[RPG] How to deal with a PC being played as homophobic

dnd-5eplayer-charactersproblem-playerssexualityultramodern5

I’m about to start a sci-fi campaign using Ultramodern5 (a modification of D&D 5e for non-fantasy settings). I’ve been working with players to help build their characters, and one player character has me a bit worried. The player wants his character to be homophobic.

Now I’ve known this player for a long time and I know he isn’t the type to throw out offensive slurs, but even then, as a bisexual this makes me uncomfortable. I know this would also probably make others at the table uncomfortable. Now I do admit I may have set the precedent for this as I have used NPCs with racist beliefs to flesh out the world before, but I’ve always made sure to never push it super hard, and I’ve definitely never had something like this come from a PC.

What do I do?

Best Answer

Explain it to them just as you explained it to us:
"It makes me uncomfortable and I believe it will make the other players uncomfortable." is a perfectly valid reason to veto a character.

It also may be worth telling them to prepare another character "just in case" and bring up their character concept in session zero, the other players may be OK with it, exploring things in a game that would not be acceptable in the real world can often be fun depending on how the player handles it. You can say "If the other players are OK with it I will allow it for not but if you push it too far and it makes anyone (including you) uncomfortable then the character leaves and you bring in your spare, no questions asked".

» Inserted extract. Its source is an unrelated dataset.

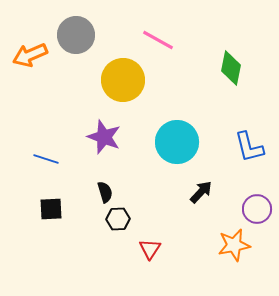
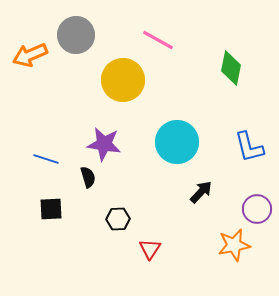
purple star: moved 7 px down; rotated 12 degrees counterclockwise
black semicircle: moved 17 px left, 15 px up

Other players may be fine with it, this may be affected by how "real" they play the bigotry and how real the setting is, a Caricature can be fun. I myself had a lot of fun playing a racist (clade-ist?) lizardfolk who just did not like mammals "You all have things hanging off you", (genitalia, breasts, hair) "and you're always leaking fluids, it's just weird.". He still saved the world with a group of mammals and the other players had fun with it as well, especially because he was fine killing (and eating) mammalian humanoids but went to extraordinary lengths to not harm intelligent reptilian enemies. The fact he was a bit monstrous (seriously he ate like a dozen people throughout the campaign) made it more fun and unreal enough to not be uncomfortable. But I also talked it over with all the other players at session zero to make sure they were fine with it beforehand; these were players who knew me and knew I was just playing a monster.